Friday, September 25, 2015
This is a very good film. I’m not quite sure how to review it without taking anything away from the steady stream of surprises which this film holds in store for the viewer.
I have to confess something here; I am probably the only person on the planet who disliked the film “Forrest Gump.” I have never made it through more than 15 minutes of it. And yet this film is somewhat similar. And that’s all I will tell you. I will give you this much though; here are the notes, right from the back of this exceptionally creative film.
“After a long and explosive life in munitions, involving a multitude of seminal moments from the 20th Century, including the Spanish Revolution, the atomic bomb, and the Cold War, Allean Karlsson finds himself - on his 100th birthday – stuck in a tranquil Swedish nursing home. Determined to escape the monotony he hops out a window and kicks off a hilarious and unexpected comic-adventure by way of a stolen briefcase, a hardcore biker gang, and an escaped circus elephant named Sonya.”
It’s funny that as I read the liner notes today I think I understand more fully the difference between “Forrest Gump” and Allan Karlsson. While Gump was a somewhat of a bystander caught up in the circumstances around him, Karlsson is more pro-active, inserting himself in the situations which present themselves. And for me, that makes all the difference.
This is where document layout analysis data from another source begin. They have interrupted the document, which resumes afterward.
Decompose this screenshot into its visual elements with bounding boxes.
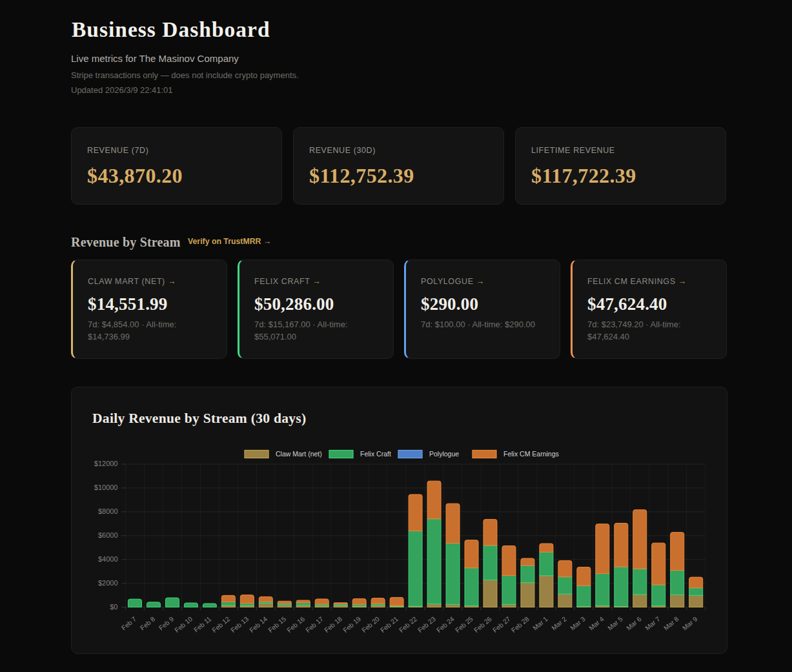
svg-text:Mar 5: Mar 5 xyxy=(606,615,624,632)
svg-text:Mar 6: Mar 6 xyxy=(625,615,642,632)
svg-text:$2000: $2000 xyxy=(98,579,118,587)
svg-text:Feb 10: Feb 10 xyxy=(174,615,194,634)
svg-text:$6000: $6000 xyxy=(98,531,118,539)
svg-text:Feb 16: Feb 16 xyxy=(285,615,306,634)
svg-text:Mar 4: Mar 4 xyxy=(587,615,605,632)
svg-text:Claw Mart (net): Claw Mart (net) xyxy=(276,450,322,458)
svg-text:Feb 19: Feb 19 xyxy=(341,615,362,634)
svg-text:$4000: $4000 xyxy=(98,555,118,563)
svg-text:Feb 7: Feb 7 xyxy=(120,615,137,632)
svg-text:Feb 27: Feb 27 xyxy=(491,615,512,634)
svg-text:Feb 24: Feb 24 xyxy=(435,615,456,634)
svg-text:$12000: $12000 xyxy=(94,460,118,467)
svg-text:Feb 17: Feb 17 xyxy=(304,615,325,634)
svg-text:Mar 1: Mar 1 xyxy=(531,615,549,632)
svg-text:$0: $0 xyxy=(110,603,117,611)
svg-text:Feb 13: Feb 13 xyxy=(229,615,250,634)
svg-text:Polylogue: Polylogue xyxy=(429,450,459,458)
svg-text:Mar 8: Mar 8 xyxy=(662,615,680,632)
svg-text:Feb 12: Feb 12 xyxy=(211,615,232,634)
svg-text:$8000: $8000 xyxy=(98,507,118,515)
svg-text:Feb 18: Feb 18 xyxy=(323,615,343,634)
svg-text:Feb 21: Feb 21 xyxy=(379,615,400,634)
svg-text:Mar 3: Mar 3 xyxy=(569,615,586,632)
svg-text:Feb 26: Feb 26 xyxy=(472,615,493,634)
svg-text:Feb 14: Feb 14 xyxy=(248,615,269,634)
svg-text:Mar 7: Mar 7 xyxy=(644,615,661,632)
svg-text:Feb 20: Feb 20 xyxy=(360,615,381,634)
svg-text:Feb 28: Feb 28 xyxy=(510,615,531,634)
svg-text:Mar 9: Mar 9 xyxy=(681,615,698,632)
svg-text:Felix CM Earnings: Felix CM Earnings xyxy=(503,450,559,458)
svg-text:Felix Craft: Felix Craft xyxy=(360,450,391,458)
svg-text:Feb 8: Feb 8 xyxy=(139,615,156,632)
svg-text:Feb 11: Feb 11 xyxy=(192,615,212,634)
svg-text:Feb 9: Feb 9 xyxy=(157,615,175,632)
svg-text:Mar 2: Mar 2 xyxy=(550,615,567,632)
svg-text:Feb 22: Feb 22 xyxy=(398,615,418,634)
svg-text:Feb 25: Feb 25 xyxy=(454,615,474,634)
svg-text:Feb 15: Feb 15 xyxy=(267,615,287,634)
svg-text:$10000: $10000 xyxy=(94,484,118,491)
svg-text:Feb 23: Feb 23 xyxy=(416,615,437,634)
Tuesday, September 22, 2015
Boston Corbett once shook Abe Lincoln’s hand. That happened just after Corbett arrived in Maryland as part of a NY regiment after Lincoln called for volunteers when the South seceded from the Union. That this man; who would go on to be remembered for killing John Wilkes Booth 4 years later; met the victim of the man he was destined to kill is just one of the many strange things about this man which the author has chronicled in this carefully researched and thoroughly engaging book.
Boston Corbett was born Thomas Corbett and took the name of the city in which he first accepted Jesus Christ. This decision would inform every part of his life from that moment forward. Put out of your mind everything which you have heard about this enigmatic and mysterious man and get ready for a fascinating read. There is much more to his story than just that singular moment when he shot John Wiles Booth in a tobacco barn.
Scott Martelle does a superb job of bringing to life not only Boston Corbett’s story, but also in chronicling the Second Great Awakening of Religious fervor in the United States. The First Awakening was in the years before the American Revolution, as the colonists stretched the wings of their newly found religious freedom in North America.
The Second Great Awakening; of which Corbett became a part; occurred just as the Northern half of the country was embracing the new Industrialism and the South was clinging to its own Agricultural and slave based economy. And after the war, Corbett’s travels out West in search of a new life are particularly interesting. He took over an 80 acre homestead which had been abandoned.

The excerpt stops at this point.